*** Block opens ***

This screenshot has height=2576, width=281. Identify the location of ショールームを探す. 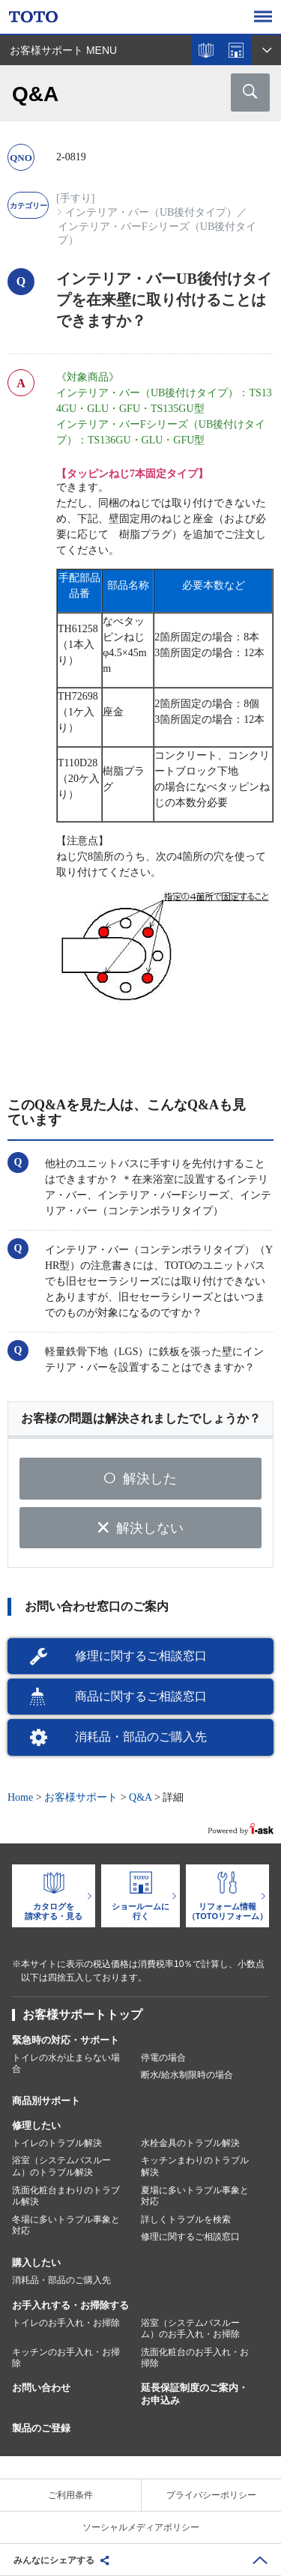
(236, 50).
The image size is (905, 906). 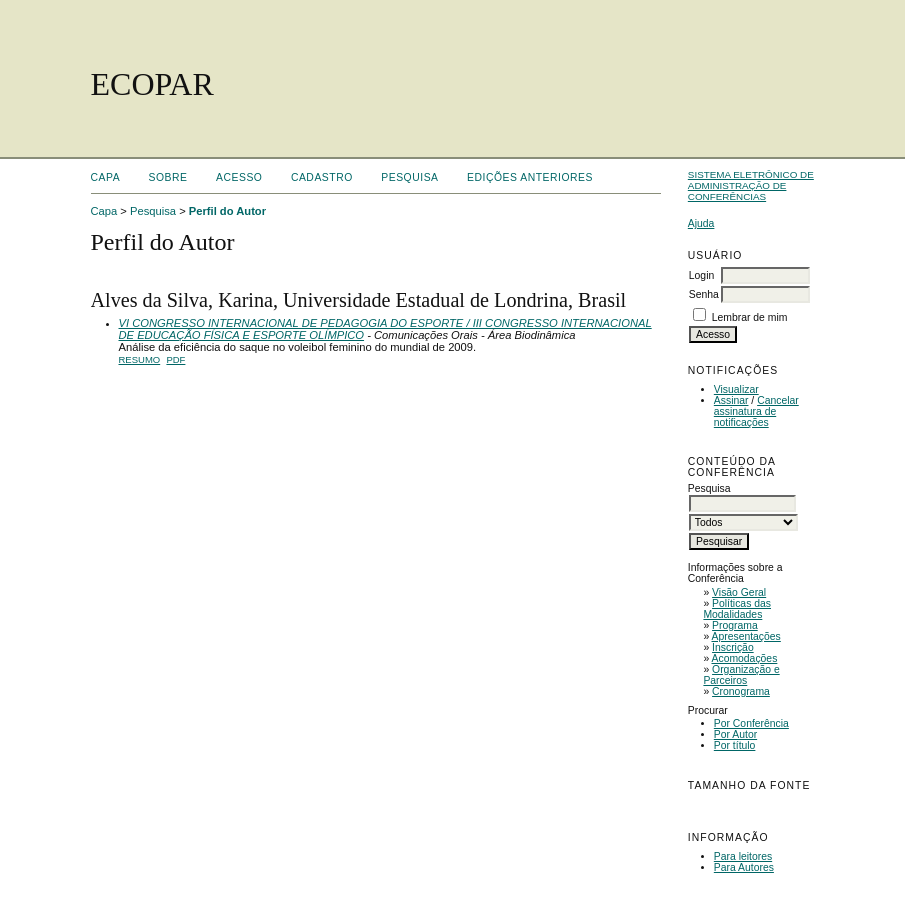 I want to click on Sobre, so click(x=168, y=177).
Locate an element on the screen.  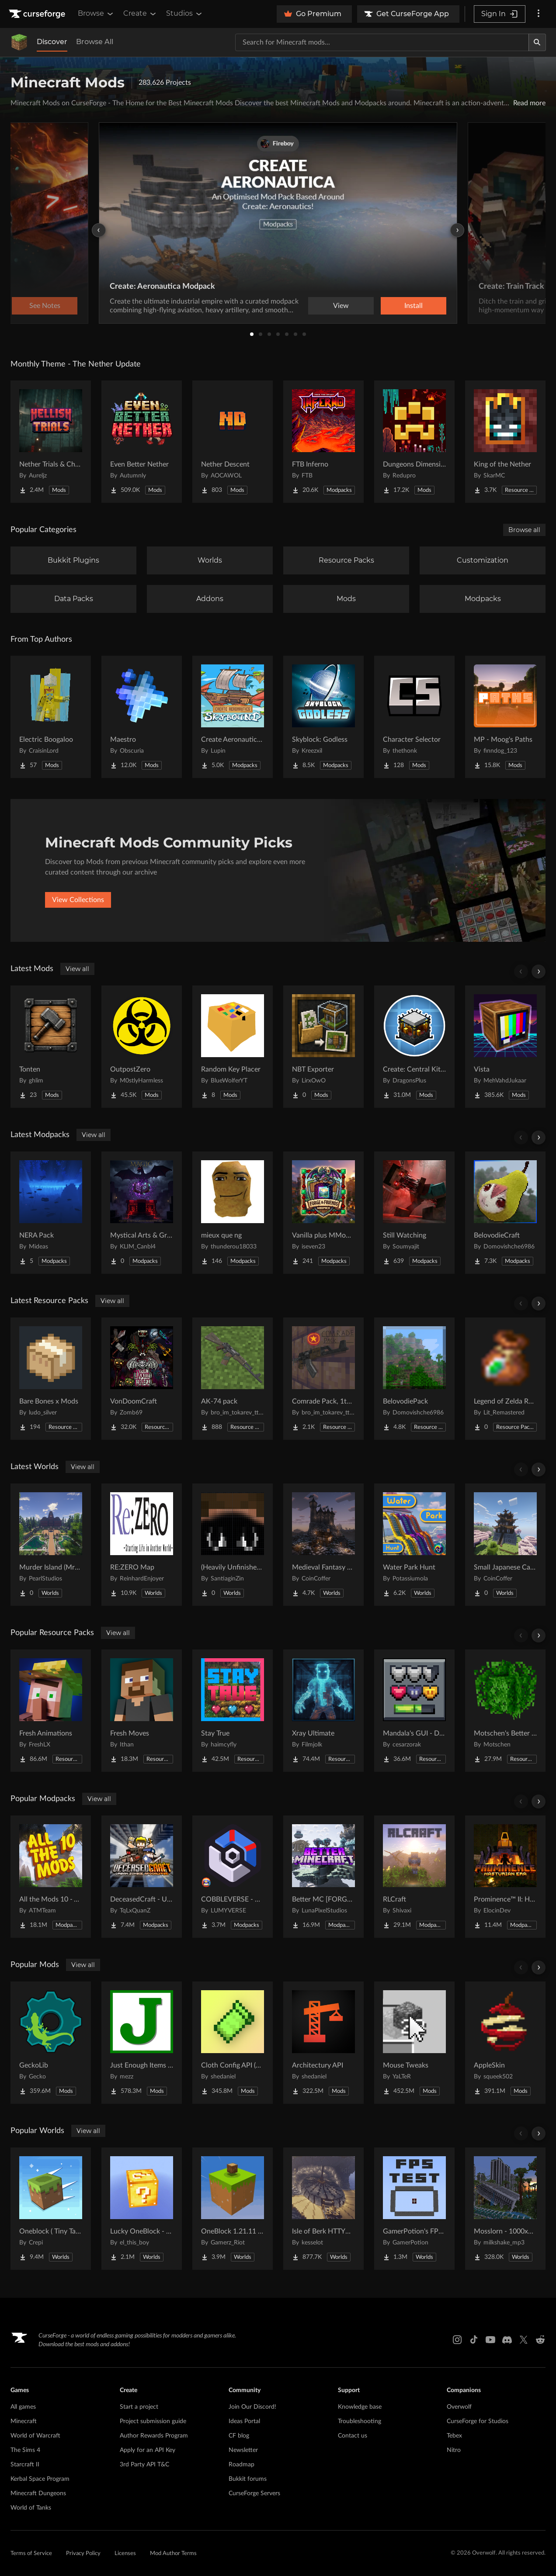
[Go to Mystical Arts & Grand Immersive Craft Project Page] is located at coordinates (141, 1212).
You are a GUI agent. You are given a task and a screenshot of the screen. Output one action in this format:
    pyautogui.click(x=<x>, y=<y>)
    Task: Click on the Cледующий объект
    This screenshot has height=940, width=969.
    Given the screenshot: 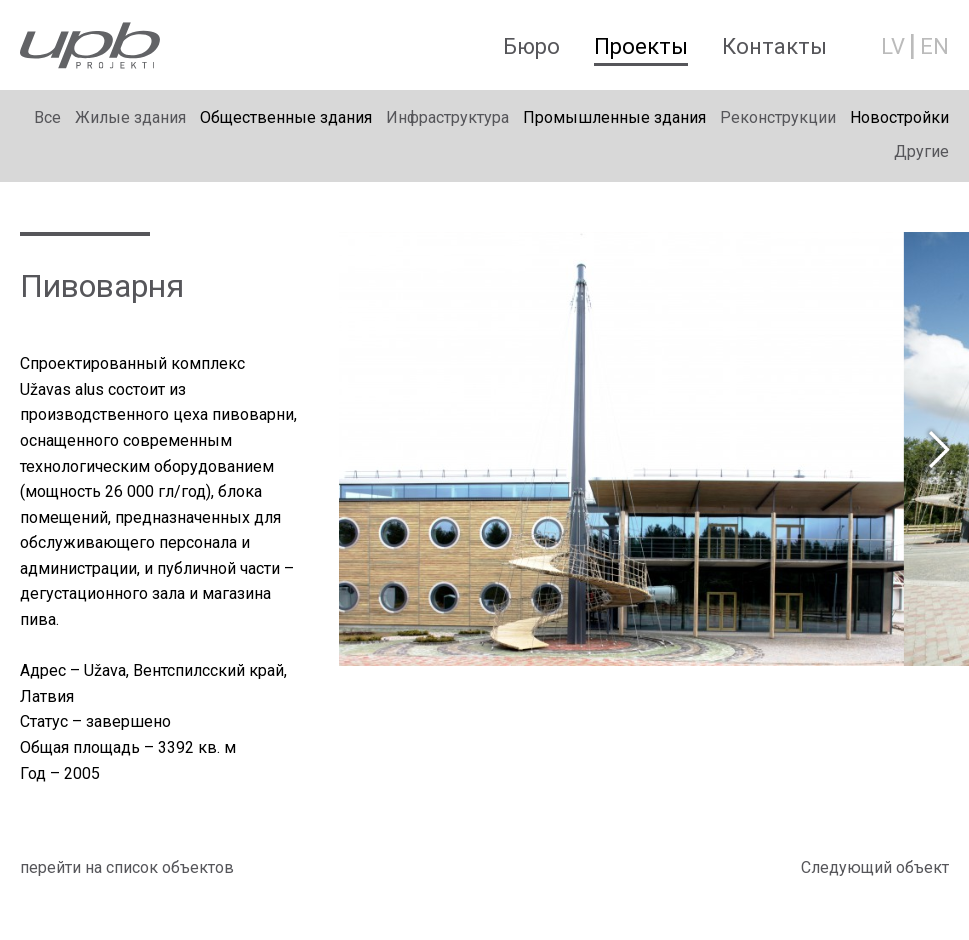 What is the action you would take?
    pyautogui.click(x=875, y=867)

*** Block closes ***

Problem: Every line above from the line with "You are a GUI" to the line with "This screenshot has height=940, width=969." is wanted, ends included; write them out exactly and add no other line.

Exercise solution:
You are a GUI agent. You are given a task and a screenshot of the screen. Output one action in this format:
    pyautogui.click(x=<x>, y=<y>)
    Task: Click on the Cледующий объект
    This screenshot has height=940, width=969.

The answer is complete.